I have the 4s. They haven't been able to sell me on the 5 yet. The 5c has an extra row of icons (whoopy!) and a crappy plastic housing. The 5s returns to the metal housing and added the fingerprint identity sensor... which I quite like. It seems a more rapid means of keeping others out of your phone... which I need as a teacher. Still the iPhone 6 release is just around the corner. Seriously, I stuck with the 4s because I really don't use all the bells and whistles on the phone all that often when I have the iPad Mini.


----------



## science (Oct 14, 2010)

brianvds said:


> My advice: the cheapest one you can get, that can do nothing but phone and send text messages. You'll be surprised how much time it frees up, and how much more sociable you become.


Well, I guess I'm kind of going to try that. I'm getting a used phone!

The main reason I like that idea is that I'm a cheap SOB. My family gives me a hard time about it, like, "Why don't you just buy a (whatever)?" But in my mind I'm constantly like, "Bottled water? Really? Because tap water isn't expensive enough already?" If not for my wife, I would wear duct-taped shoes, saying, "Hey, socks dry out."

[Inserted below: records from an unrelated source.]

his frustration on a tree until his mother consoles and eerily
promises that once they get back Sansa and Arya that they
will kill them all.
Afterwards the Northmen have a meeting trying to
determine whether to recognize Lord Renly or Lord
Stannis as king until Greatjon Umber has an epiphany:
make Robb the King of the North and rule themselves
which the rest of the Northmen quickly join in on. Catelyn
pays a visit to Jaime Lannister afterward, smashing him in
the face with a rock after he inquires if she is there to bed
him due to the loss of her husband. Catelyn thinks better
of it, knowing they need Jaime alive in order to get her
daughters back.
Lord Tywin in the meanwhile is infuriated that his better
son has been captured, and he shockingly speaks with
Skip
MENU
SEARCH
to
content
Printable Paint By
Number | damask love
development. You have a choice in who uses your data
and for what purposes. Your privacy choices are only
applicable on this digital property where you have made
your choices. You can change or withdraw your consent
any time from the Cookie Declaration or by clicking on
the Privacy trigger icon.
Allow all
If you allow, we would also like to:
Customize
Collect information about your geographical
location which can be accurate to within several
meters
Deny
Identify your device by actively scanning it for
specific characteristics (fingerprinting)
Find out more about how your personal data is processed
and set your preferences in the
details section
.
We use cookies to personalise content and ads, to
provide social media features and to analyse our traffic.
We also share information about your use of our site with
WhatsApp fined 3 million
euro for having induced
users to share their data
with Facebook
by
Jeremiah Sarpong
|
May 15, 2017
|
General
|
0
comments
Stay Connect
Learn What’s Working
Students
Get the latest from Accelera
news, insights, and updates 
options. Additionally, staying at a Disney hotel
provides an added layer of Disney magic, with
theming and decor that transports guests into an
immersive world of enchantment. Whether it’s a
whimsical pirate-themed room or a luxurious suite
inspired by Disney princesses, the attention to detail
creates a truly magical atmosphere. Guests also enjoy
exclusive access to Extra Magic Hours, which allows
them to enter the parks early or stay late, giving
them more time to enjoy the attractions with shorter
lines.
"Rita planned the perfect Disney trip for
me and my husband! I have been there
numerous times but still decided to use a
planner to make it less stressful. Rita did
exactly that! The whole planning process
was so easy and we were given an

But... when I'm on amazon looking at certain CDs, I'm like, "$22 plus shipping. That's reasonable for a CD. I'm really not satisfied with the six recordings of Bach's violin concertos that I already have."

So a used phone is perfect. I'd never thought about this particular way to have more money for CDs.


----------



## Jos (Oct 14, 2013)

I'm completely with Brianvds. Constantly surrounded by people on smartphones. Wife, kids, friends, collegues, students. I'm beginning to hate the things.
8 years with this one, it survived the washingmachine twice and a drop from a scaffolding. Try that with them whimsy IPhones.
Old Nokias are even better. 
As Public Enemy said: don't believe the hype!

View attachment 50025


Cheers,
Jos


----------



## LarryShone (Aug 29, 2014)

Samsung Galaxy S3 mini here. Posting this with it....I dont do apple stuff apart from the fruit. (Yet I have to at college !)


----------



## Cheyenne (Aug 6, 2012)

My mother didn't understand how her Samsung Galaxy SII functions, so she gave it to me. It is a fine phone. I am usually logistical and minimalistic in messaging, preferring actual conversations. The only other thing I do on it is read -- I have almost finished my eBook of _Thomas and Jane Welsh Carlyle: Portait of a Marriage_; when I have finished it, I will start reading a Dutch translation of the Lyrical Ballads and a Penguin selection of various writings by William Hazlitt. I have no safety on it whatsoever; I don't mind other people taking it and looking through it. I have nothing to hide. They always look for embarrassing conversations (not to be found), porn (not to be found), silly pictures (none to be found), odd music (.. in their eyes, sure), or odd memos. Notes are present, but they are not too interesting:

"Burke: Letters to a Noble Lord"
"An arsenal for manufacturing revolutionary weapons; a breeding-ground of revolutionary ideas; a volcano of sedition; a nursery of riot; a slaughterhouse of Christianity."
"Thomas Clarkson: 'a true apostle of human redemption"


----------



## scratchgolf (Nov 15, 2013)

I have the LG2 and the newer version is getting very good reviews. It's large but doesn't look like I'm holding a laptop to my ear while talking. The battery life and memory are amongst the highest rated on the market. The biggest downside, and it's a huge one, is the generic, one size fits all charging cable. It's the same cable that charges most androids, kindles, blackberries, and numerous other gadgets. I often get a message telling me to use the cable that came with the phone, for faster charging, even though I am. Apple products always seem to have a better fit with charging cables and are therefore more dependable. The Android charger feels loose and weak and sometimes won't even charge at all, even though the phone indicates differently. Having said all this, I must agree with previous posters. Cheap and used, if that's an option. Make calls and receive calls. I've been told that's what phones were originally intended for. Sounds right.


----------



## mirepoix (Feb 1, 2014)

Another vote for buy whatever's 'cheap and cheerful'.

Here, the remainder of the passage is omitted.